▶ [WHAT THE TASK ASKS]:
Across the entries below, count the lines in which the word "Interphonie" occurs. Reply with the count alone.

[Saved entries]
--*--

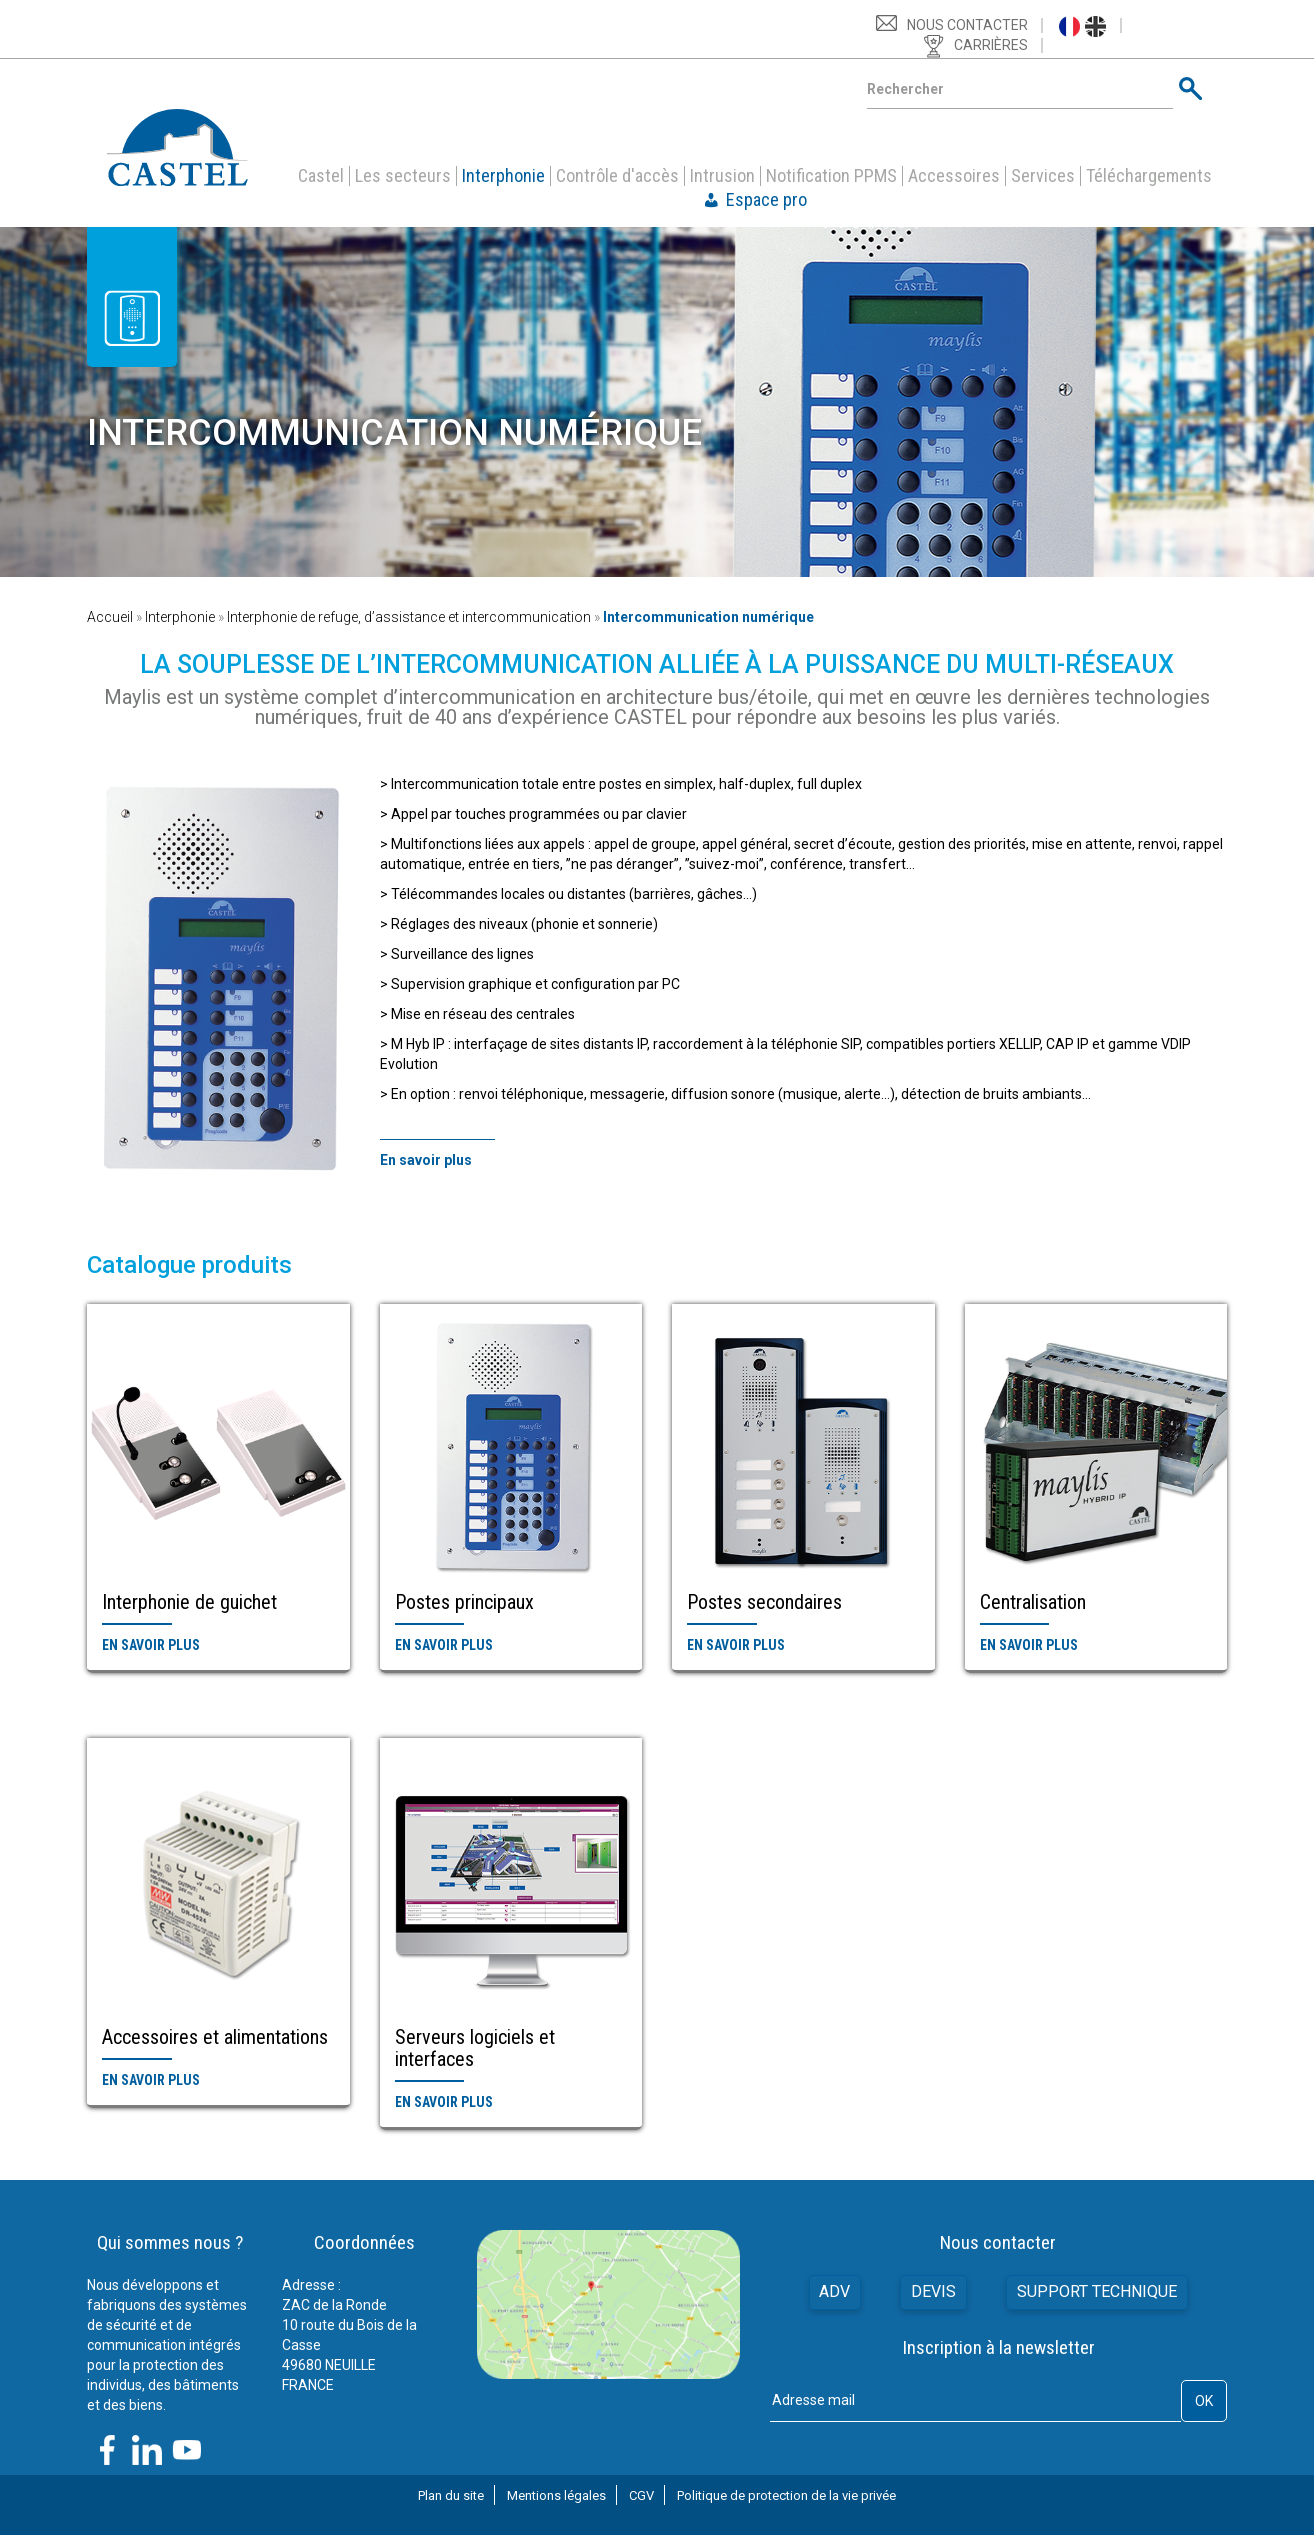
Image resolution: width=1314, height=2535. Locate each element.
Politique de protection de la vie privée (786, 2495)
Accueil (110, 617)
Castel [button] (321, 176)
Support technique (1097, 2291)
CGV (641, 2495)
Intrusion (722, 176)
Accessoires (954, 176)
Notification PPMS (831, 176)
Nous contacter (967, 25)
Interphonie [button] (503, 176)
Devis (933, 2291)
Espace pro (766, 200)
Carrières (991, 45)
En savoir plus (151, 1645)
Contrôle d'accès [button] (617, 176)
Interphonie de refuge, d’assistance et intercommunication (409, 617)
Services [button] (1043, 176)
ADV (834, 2291)
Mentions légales (556, 2495)
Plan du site (451, 2495)
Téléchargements (1149, 176)
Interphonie (180, 617)
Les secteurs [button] (403, 176)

--*--

▶ [REPLY TO THE EXERCISE]:
3